Que retenir, au fond, de ces dix-sept années ? Du côté positif : une politique sociale marquée par la réduction des impôts et l’amélioration de la justice, une administration réformée et modernisée, le rattachement définitif de la Bretagne par le mariage avec Anne, et un vrai développement des arts et des lettres. Le surnom de « Père du peuple », on le voit, n’a rien d’usurpé.
Du côté des échecs, en revanche, le tableau est plus sombre : les guerres d’Italie se soldent par un échec complet, avec la perte de toutes les conquêtes ; aucun héritier mâle direct ne vient assurer la continuité dynastique ; les finances royales sortent lourdement endettées de ces années de conflit ; et la mort survient, somme toute, prématurément, à 52 ans.
L’héritage, lui, tient en quelques lignes simples : une Bretagne définitivement française, une administration renforcée, une Renaissance en plein essor, et l’image durable d’un roi juste, proche de son peuple.
Certaines continuités traversent naturellement le changement de règne : le passage de la branche Valois-Orléans à la branche Valois-Angoulême se fait sans heurt, la Bretagne reste française par l’intermédiaire de Claude de France, les réformes administratives se poursuivent, et le mécénat artistique s’accélère plutôt qu’il ne s’interrompt.
Mais des ruptures nettes s’annoncent aussi : François Ier impose d’emblée un style plus fastueux, plus guerrier ; il relance sans tarder les guerres d’Italie ; sa cour se développe avec un éclat que Louis XII n’avait jamais recherché ; et les équilibres diplomatiques européens s’en trouvent redessinés.
Le nouveau roi arrive d’ailleurs bien préparé : une éducation humaniste soignée par sa mère Louise de Savoie, un entourage de jeunes nobles ambitieux, et une vision de lui-même déjà bien arrêtée — celle d’un roi chevalier, protecteur des arts, prêt à reprendre le flambeau italien là où son prédécesseur l’avait laissé tomber.

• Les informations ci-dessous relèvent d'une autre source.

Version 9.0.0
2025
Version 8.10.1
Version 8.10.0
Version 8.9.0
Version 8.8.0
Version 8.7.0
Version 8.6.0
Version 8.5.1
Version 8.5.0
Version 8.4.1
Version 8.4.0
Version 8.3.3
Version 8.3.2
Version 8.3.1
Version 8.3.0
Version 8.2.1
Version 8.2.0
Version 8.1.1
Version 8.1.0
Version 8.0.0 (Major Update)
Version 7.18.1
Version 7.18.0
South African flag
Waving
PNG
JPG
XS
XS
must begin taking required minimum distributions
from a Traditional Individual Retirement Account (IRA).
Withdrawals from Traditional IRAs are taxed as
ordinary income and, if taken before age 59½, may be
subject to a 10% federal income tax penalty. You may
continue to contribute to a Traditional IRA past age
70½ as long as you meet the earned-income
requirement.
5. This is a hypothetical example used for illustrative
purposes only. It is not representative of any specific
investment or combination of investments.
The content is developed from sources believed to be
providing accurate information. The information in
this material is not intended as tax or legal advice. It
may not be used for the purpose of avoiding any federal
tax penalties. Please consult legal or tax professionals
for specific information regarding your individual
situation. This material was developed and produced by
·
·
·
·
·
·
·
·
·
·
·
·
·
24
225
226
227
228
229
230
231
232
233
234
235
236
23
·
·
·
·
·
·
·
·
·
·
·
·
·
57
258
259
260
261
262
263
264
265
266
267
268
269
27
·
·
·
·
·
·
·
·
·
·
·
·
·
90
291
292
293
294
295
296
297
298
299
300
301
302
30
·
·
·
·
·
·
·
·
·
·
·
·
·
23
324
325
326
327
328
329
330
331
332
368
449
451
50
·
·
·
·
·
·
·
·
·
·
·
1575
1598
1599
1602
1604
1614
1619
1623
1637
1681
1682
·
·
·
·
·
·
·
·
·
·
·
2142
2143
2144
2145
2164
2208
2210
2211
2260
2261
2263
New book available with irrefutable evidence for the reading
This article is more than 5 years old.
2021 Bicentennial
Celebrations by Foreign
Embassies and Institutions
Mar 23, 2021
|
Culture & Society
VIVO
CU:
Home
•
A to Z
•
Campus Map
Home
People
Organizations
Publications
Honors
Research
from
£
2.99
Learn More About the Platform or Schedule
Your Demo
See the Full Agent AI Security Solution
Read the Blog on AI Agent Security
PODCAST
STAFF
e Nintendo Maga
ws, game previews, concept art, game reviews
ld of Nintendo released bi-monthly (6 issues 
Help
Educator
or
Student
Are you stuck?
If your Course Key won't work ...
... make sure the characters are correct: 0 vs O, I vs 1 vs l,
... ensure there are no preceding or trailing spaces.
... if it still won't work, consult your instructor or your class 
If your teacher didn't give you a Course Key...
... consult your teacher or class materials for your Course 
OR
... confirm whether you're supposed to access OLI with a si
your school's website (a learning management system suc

Les rapports médicaux de l’époque, les chroniques de Commynes, de d’Auton et d’autres chroniqueurs de cour, la correspondance de Louise de Savoie et des ambassadeurs, ainsi que les actes de succession et testaments permettent de reconstituer cette fin de règne avec précision. Les historiens en tirent des lectures diverses : certains n’y voient qu’un roi modeste, dont le grand œuvre italien a échoué ; d’autres, à l’inverse, insistent sur un bilan globalement positif malgré ces revers militaires ; d’autres encore soulignent qu’il fut, très concrètement, un « Père du peuple » par ses réformes sociales ; d’autres enfin retiennent surtout la réussite de la transition vers François Ier, sans crise ni contestation.

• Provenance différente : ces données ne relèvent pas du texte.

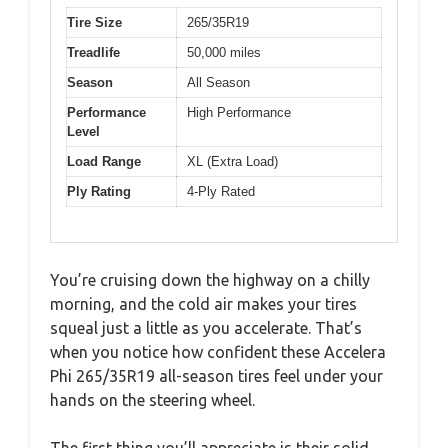
Tire Size
265/35R19
Treadlife
50,000 miles
Season
All Season
Performance
High Performance
Level
Load Range
XL (Extra Load)
Ply Rating
4-Ply Rated
You’re cruising down the highway on a chilly
morning, and the cold air makes your tires
squeal just a little as you accelerate. That’s
when you notice how confident these Accelera
Phi 265/35R19 all-season tires feel under your
hands on the steering wheel.
The first thing you’ll appreciate is their solid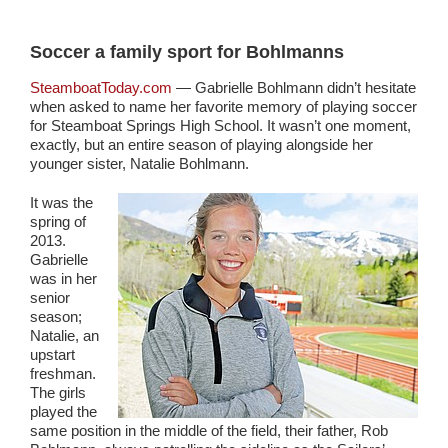
Soccer a family sport for Bohlmanns
SteamboatToday.com
— Gabrielle Bohlmann didn’t hesitate
when asked to name her favorite memory of playing soccer
for Steamboat Springs High School. It wasn’t one moment,
exactly, but an entire season of playing alongside her
younger sister, Natalie Bohlmann.
It was the
spring of
2013.
Gabrielle
was in her
senior
season;
Natalie, an
upstart
freshman.
The girls
played the
same position in the middle of the field, their father, Rob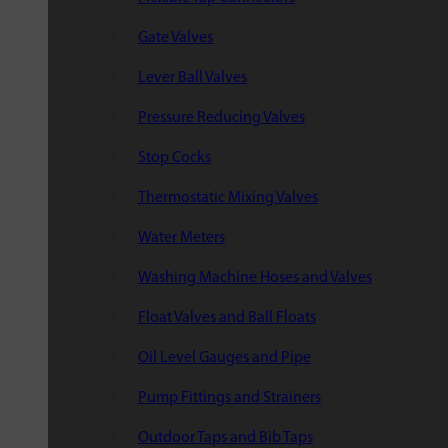
Gate Valves
Lever Ball Valves
Pressure Reducing Valves
Stop Cocks
Thermostatic Mixing Valves
Water Meters
Washing Machine Hoses and Valves
Float Valves and Ball Floats
Oil Level Gauges and Pipe
Pump Fittings and Strainers
Outdoor Taps and Bib Taps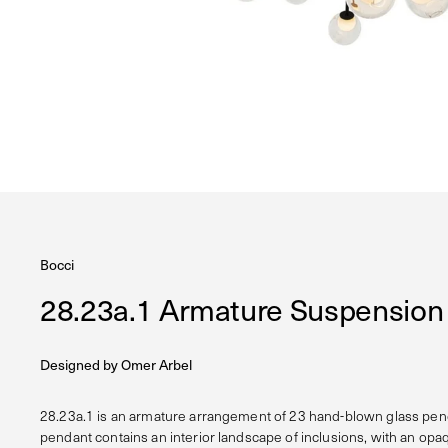
Bocci
28.23a.1 Armature Suspensio
Designed by
Omer Arbel
28.23a.1 is an armature arrangement of 23 hand-blown glass pen
pendant contains an interior landscape of inclusions, with an opa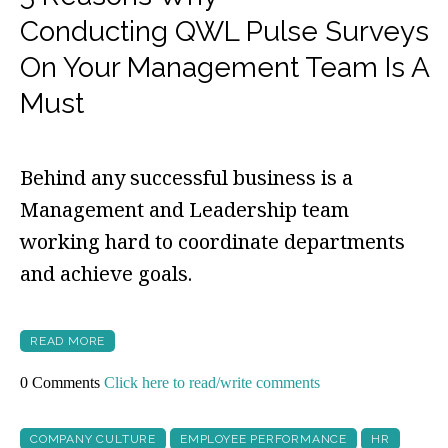
Conducting QWL Pulse Surveys
On Your Management Team Is A
Must
Behind any successful business is a
Management and Leadership team
working hard to coordinate departments
and achieve goals.
READ MORE
0 Comments
Click here to read/write comments
COMPANY CULTURE
EMPLOYEE PERFORMANCE
HR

Reste une constante, à travers ces lectures : Louis XII demeure moins célèbre que son successeur flamboyant, mais son évaluation historiographique n’a cessé de s’améliorer avec le temps. Sa mort marque, au fond, la fin d’une époque de consolidation et le début de celle, plus éclatante, de la Renaissance française.
Conclusion : Le règne de Louis XII, bien que marqué par l’échec final des guerres d’Italie, laisse un royaume stable, une Bretagne définitivement française, et l’image durable d’un « Père du peuple » soucieux de justice et de paix. Sa mort ouvre la voie au règne fastueux de François Ier et à l’apogée de la Renaissance française.